[Collected data]
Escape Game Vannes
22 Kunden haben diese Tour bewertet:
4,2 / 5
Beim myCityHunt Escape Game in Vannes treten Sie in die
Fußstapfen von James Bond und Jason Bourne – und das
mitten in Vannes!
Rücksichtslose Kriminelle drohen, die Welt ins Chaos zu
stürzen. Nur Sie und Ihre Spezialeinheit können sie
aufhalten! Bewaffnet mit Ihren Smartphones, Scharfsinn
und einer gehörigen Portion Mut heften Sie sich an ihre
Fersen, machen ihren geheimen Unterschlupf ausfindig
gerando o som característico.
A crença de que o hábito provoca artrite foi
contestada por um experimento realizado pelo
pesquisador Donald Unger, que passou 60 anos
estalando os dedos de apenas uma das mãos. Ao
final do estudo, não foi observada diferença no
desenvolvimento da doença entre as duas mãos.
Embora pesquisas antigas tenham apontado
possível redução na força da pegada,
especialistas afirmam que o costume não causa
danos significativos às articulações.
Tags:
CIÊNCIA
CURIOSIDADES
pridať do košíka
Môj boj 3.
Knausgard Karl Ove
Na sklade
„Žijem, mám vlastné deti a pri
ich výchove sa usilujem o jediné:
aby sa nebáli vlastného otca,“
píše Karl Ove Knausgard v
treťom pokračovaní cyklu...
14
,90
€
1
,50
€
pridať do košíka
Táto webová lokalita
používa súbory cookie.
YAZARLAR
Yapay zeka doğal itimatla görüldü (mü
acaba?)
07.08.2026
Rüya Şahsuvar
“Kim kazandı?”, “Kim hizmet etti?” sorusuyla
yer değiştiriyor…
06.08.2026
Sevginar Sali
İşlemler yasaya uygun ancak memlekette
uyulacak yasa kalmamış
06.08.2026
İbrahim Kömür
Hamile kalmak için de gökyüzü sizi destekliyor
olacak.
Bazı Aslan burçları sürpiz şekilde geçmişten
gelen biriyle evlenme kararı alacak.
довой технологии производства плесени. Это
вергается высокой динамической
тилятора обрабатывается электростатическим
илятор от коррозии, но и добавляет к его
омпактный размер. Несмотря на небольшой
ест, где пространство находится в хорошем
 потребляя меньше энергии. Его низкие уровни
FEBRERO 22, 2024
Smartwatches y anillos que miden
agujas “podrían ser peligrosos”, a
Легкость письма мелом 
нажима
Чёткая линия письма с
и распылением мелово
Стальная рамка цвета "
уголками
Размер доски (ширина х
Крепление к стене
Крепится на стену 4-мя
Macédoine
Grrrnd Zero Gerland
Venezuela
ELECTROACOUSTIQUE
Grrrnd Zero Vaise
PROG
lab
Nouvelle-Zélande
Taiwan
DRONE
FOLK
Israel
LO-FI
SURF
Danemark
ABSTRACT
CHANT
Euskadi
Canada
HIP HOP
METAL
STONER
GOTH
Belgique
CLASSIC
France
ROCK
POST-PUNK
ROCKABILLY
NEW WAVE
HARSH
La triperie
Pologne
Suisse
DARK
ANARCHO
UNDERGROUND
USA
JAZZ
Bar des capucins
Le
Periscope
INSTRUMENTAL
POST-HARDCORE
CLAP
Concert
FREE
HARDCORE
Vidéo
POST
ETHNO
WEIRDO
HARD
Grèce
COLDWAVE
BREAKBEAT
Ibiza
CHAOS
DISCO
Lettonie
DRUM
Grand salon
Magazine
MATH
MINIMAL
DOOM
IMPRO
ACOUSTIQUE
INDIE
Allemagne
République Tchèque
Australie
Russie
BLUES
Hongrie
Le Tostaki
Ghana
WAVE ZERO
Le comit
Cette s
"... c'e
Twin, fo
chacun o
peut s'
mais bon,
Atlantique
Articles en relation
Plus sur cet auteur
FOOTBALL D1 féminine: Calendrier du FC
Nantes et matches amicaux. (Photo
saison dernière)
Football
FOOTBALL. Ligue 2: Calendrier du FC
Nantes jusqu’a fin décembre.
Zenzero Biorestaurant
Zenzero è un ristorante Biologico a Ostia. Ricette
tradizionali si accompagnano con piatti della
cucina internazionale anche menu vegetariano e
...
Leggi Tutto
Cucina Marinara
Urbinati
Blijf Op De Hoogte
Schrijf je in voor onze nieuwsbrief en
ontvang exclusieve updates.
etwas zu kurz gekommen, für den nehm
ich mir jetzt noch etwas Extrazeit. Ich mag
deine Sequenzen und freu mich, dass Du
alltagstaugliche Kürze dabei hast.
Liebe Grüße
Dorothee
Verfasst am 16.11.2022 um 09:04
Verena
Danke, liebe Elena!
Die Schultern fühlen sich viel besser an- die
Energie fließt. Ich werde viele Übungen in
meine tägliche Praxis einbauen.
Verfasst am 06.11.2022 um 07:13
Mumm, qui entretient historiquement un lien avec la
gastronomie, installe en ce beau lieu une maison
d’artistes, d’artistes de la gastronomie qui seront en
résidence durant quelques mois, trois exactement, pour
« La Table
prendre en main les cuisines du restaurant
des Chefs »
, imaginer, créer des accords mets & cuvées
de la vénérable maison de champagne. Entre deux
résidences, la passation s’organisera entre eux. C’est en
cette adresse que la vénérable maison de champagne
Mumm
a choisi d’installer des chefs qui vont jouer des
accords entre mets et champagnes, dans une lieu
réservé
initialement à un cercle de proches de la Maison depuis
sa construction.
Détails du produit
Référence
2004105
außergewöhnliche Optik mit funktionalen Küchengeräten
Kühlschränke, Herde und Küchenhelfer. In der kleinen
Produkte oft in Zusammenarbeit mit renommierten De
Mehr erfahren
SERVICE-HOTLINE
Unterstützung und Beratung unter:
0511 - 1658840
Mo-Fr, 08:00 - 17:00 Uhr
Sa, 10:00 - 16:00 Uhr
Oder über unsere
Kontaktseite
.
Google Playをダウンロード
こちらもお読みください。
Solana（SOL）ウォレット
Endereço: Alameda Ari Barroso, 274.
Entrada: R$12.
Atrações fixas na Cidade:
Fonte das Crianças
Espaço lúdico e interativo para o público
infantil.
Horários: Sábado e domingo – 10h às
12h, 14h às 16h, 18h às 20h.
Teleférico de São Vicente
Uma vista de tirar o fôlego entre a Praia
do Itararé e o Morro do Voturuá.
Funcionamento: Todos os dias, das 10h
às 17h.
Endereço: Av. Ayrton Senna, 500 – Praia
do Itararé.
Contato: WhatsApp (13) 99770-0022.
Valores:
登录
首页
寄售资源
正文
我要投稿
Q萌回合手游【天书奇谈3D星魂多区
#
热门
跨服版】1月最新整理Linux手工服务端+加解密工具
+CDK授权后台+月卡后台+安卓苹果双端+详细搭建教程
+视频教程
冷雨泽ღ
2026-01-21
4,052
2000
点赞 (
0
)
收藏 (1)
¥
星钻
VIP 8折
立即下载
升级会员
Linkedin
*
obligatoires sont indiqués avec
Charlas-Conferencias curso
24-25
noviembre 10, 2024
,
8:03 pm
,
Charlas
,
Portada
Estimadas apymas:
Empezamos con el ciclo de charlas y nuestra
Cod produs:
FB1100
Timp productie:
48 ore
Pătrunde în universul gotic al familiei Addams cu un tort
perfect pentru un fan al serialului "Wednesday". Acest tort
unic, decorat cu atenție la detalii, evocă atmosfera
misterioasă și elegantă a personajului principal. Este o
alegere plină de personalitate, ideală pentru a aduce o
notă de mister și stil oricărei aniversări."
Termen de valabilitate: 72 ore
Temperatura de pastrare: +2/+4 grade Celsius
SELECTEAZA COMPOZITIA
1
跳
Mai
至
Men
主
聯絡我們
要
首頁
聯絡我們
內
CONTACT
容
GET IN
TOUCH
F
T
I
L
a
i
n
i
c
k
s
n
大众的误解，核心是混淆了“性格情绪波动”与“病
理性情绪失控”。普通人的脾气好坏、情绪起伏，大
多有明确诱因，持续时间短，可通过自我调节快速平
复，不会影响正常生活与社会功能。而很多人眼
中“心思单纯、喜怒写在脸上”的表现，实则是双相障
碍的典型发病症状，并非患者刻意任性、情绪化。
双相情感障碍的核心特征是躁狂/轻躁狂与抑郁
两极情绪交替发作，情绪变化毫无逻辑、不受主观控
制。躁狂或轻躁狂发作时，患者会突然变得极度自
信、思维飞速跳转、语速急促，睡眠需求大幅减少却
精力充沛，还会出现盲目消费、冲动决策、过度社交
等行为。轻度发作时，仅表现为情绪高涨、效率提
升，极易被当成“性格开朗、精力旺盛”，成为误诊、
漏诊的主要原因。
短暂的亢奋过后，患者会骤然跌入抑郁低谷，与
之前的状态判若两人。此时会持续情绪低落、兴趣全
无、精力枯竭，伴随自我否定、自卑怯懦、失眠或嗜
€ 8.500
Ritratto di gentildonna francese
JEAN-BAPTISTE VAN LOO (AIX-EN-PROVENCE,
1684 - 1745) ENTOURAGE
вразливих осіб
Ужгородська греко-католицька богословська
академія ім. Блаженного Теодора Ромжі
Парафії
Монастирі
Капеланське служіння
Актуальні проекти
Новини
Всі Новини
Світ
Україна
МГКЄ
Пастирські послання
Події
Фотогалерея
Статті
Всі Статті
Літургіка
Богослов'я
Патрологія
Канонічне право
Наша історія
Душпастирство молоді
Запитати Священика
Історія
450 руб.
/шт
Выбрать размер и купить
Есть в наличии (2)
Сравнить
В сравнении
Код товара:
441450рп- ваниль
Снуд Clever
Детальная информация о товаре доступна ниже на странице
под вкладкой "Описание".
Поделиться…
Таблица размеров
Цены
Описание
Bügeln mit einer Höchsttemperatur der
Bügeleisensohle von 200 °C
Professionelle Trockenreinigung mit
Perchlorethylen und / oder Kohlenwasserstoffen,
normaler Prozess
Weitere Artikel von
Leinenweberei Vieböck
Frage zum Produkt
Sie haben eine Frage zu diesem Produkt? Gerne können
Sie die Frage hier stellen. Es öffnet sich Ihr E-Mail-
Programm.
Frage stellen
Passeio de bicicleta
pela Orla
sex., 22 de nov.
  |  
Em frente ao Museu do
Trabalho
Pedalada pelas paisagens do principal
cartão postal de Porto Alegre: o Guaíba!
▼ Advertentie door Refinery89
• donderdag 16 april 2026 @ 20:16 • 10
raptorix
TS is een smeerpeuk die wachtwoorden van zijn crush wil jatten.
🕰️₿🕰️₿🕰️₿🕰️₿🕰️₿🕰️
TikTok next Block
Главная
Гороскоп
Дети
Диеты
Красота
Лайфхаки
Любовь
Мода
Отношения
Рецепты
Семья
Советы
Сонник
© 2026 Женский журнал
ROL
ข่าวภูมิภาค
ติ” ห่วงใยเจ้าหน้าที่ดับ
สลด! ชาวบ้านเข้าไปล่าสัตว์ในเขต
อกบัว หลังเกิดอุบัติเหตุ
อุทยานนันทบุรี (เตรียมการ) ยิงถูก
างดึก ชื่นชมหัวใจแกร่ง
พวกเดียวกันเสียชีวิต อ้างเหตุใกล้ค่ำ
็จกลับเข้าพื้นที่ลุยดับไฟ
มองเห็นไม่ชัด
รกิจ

Action item -
Among the entries above, copy exactly only the lines starting with the one containing "1684 - 1745) ENTOURAGE" and going through the one containing "Запитати Священика", both ends included.

Answer to this problem -
1684 - 1745) ENTOURAGE
вразливих осіб
Ужгородська греко-католицька богословська
академія ім. Блаженного Теодора Ромжі
Парафії
Монастирі
Капеланське служіння
Актуальні проекти
Новини
Всі Новини
Світ
Україна
МГКЄ
Пастирські послання
Події
Фотогалерея
Статті
Всі Статті
Літургіка
Богослов'я
Патрологія
Канонічне право
Наша історія
Душпастирство молоді
Запитати Священика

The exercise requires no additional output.